Silas laughed with her.
"What's next?" Sallie asked.
"Well, late 1800's looks like you were born in Ireland, wound up dancing in a burlesque show in New York City. Hmmm."
"What?" Sallie and I asked at the same time.
"Busted during Prohibition. Knocked out a cop, did a little time, got mixed up with more bootlegging after you got out. No, I take that back. After you escaped. But during the Depression looks like you went to a Normal School, became a high school English teacher, married some fellow, had two kids, and died just before the second world war. No, wait. The two kids were before you got married, while you were still living in New York."
"How?"
"How'd you have kids?"
"How'd I die?"
"Hit by a pig truck just outside Hoboken."

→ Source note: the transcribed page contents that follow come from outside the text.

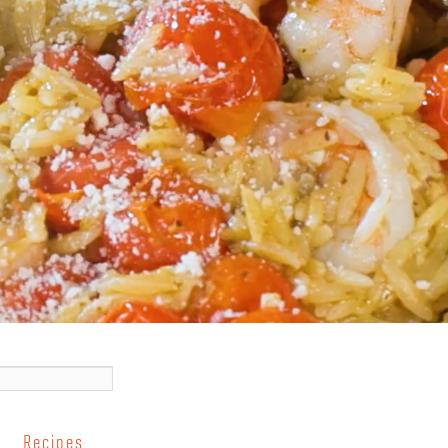
Recipes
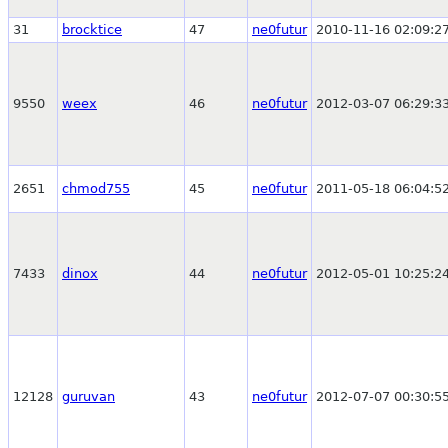
31
brocktice
47
ne0futur
2010-11-16 02:09:2
9550
weex
46
ne0futur
2012-03-07 06:29:3
2651
chmod755
45
ne0futur
2011-05-18 06:04:5
7433
dinox
44
ne0futur
2012-05-01 10:25:2
12128
guruvan
43
ne0futur
2012-07-07 00:30:5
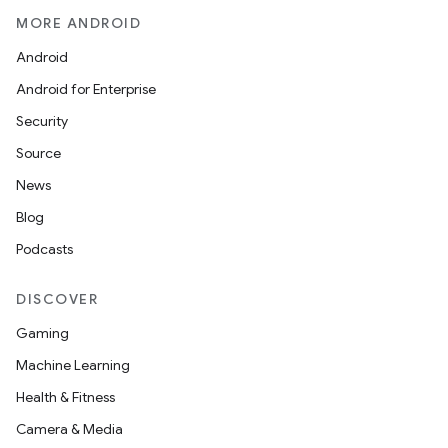
MORE ANDROID
Android
Android for Enterprise
Security
Source
News
Blog
Podcasts
DISCOVER
Gaming
Machine Learning
Health & Fitness
Camera & Media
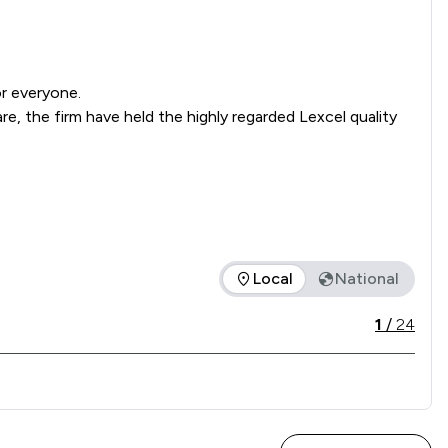
r everyone.

, the firm have held the highly regarded Lexcel quality 
Local
National
ice offered is in comparison to all other law firms nationally 
1
/
24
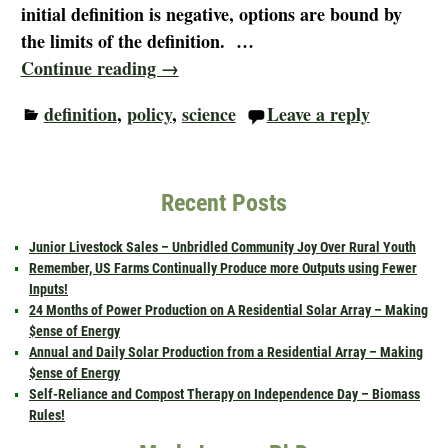
initial definition is negative, options are bound by
the limits of the definition.
…
Continue reading →
definition
,
policy
,
science
Leave a reply
Recent Posts
Junior Livestock Sales – Unbridled Community Joy Over Rural Youth
Remember, US Farms Continually Produce more Outputs using Fewer
Inputs!
24 Months of Power Production on A Residential Solar Array – Making
$ense of Energy
Annual and Daily Solar Production from a Residential Array – Making
$ense of Energy
Self-Reliance and Compost Therapy on Independence Day – Biomass
Rules!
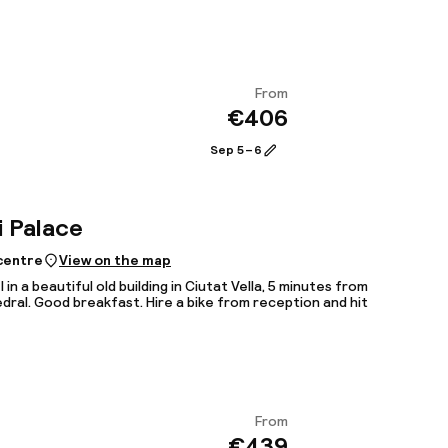
From
€406
View
Sep 5 – 6
i Palace
 centre
View on the map
 in a beautiful old building in Ciutat Vella, 5 minutes from
dral. Good breakfast. Hire a bike from reception and hit
From
€439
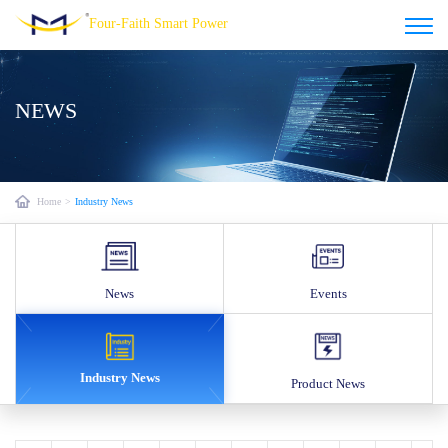
Four-Faith Smart Power
NEWS
Home
>
Industry News
News
Events
Industry News
Product News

"Not very dignified, is it?" Sallie observed.
"Uh uh," Silas agreed. "But it's no worse than when you were trampled by that little …."
"Oh, she doesn't want to hear that silly old story!" Sallie interrupted him.
"Lamb," Silas finished his sentence.
"It was a ram," Sallie corrected him. "And it was huge. And it ran faster than I did."
"Well, you shouldn't have been messing with it to begin with," Silas scolded.